Convergence of $\sum_{i \leq n} X_i/n$

Question

I have a question like this:

Let $(X_n)$ be an i.i.d sequence of random variables with values in $\{-1,1\}$, and define $Y_n:= \sum_{i \leq n} X_i/n$. Show that $(Y_n)$ converges almost surely and in $L_1$. Do not appeal to the law of large numbers.

The question is under the classification of martingale. I know we should be able to do this using backwards martingales. but we never learned the backwards martingales in class and can we do it using regular martingales? I mean, can we define a suitable filtration so that the $(Y_n)$ is indeed a martingale?

Answer 1

If the sequence $\left(Y_l-c_l\right)_{l\geqslant 1}$ is a martingale with respect to $\left(\mathcal F_n\right)_{l\geqslant 1}$ (where $c_l$ is a deterministic constant), then for each $l$, the random variables $X_1,\dots,X_l$ are measurable with respect to $\mathcal F_n$. Since we should have that $\mathbb E\left[Y_{n+1}-c_{n+1}+c_n-Y_n\mid\mathcal F_n\right]=0$, we would obtain that $$\left(\frac 1{n+1}-\frac 1n\right)\sum_{j=1}^nX_j+\frac{\mathbb E\left[X_1\right]}{n+1}+c_n-c_{n+1}=0 \mbox{ a.s.}$$ which is not possible.
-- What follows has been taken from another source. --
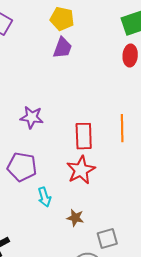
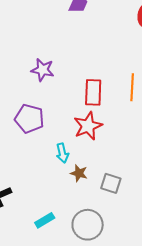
cyan arrow: (44, 197) -> (62, 153), moved
gray square: (107, 239) -> (111, 183), moved, turned 30

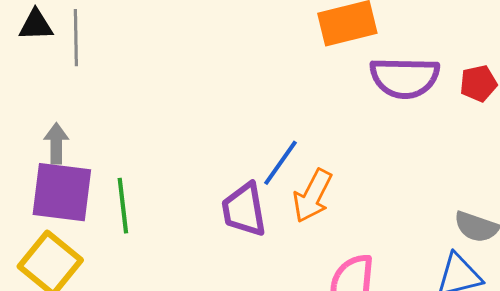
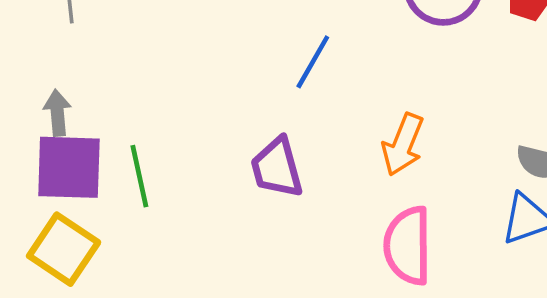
blue line: (280, 163) -> (313, 62), moved
orange arrow: (313, 196) -> (403, 145), moved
The idea is to introduce a martingale which is bounded in $\mathbb L^2$. Define for $l\geqslant 1$ the random variable $$Z_l:=\sum_{i=1}^l\frac{X_i-\mathbb E\left[X_1\right]}i.$$ Then the sequence $\left(Z_l\right)_{l\geqslant 1}$ is a martingale with respect to its natural filtration. Now, we can get the wanted result using the following facts:

• the sequence $\left(\mathbb E\left[Z_l^2\right]\right)_{l\geqslant 1}$ is bounded.
• The sequence $\left(Z_l\right)_{l\geqslant 1}$ is thus convergent to some $Y$ in $\mathbb L^1$ and almost surely. Now, $$\frac 1n\sum_{i=1}^nX_i=Z_n-\frac 1n\sum_{l=1}^{n-1}Z_l+\mathbb E\left[X_1\right].$$

Answer 2

I do not know how one can use the particular Rademacher distribution, but there is a useful reverse martingale trick: it is easy to see that $$ E[X_1|S_n, S_{n+1},\dots] = \frac{S_n}{n}. $$ Denoting $\mathcal{F_n} = \sigma\{S_n, S_{n+1},\dots\}$, we thus have a (reverse) Levy martingale $Y_n = E[X_1|\mathcal{F_n}]$. By the reverse martingale convergence, $Y_n\to Y_\infty = E[X_1|\mathcal{F_\infty}]$, $n\to\infty$, where $\mathcal{F}_\infty = \cap_{n\ge 1} \mathcal F_n$. But $\mathcal{F}_\infty$ consists of exchangeable events, which by the Hewitt-Savage 0-1 law have probability $0$ and $1$. Therefore, $Y_\infty = E[X_1]$ a.s.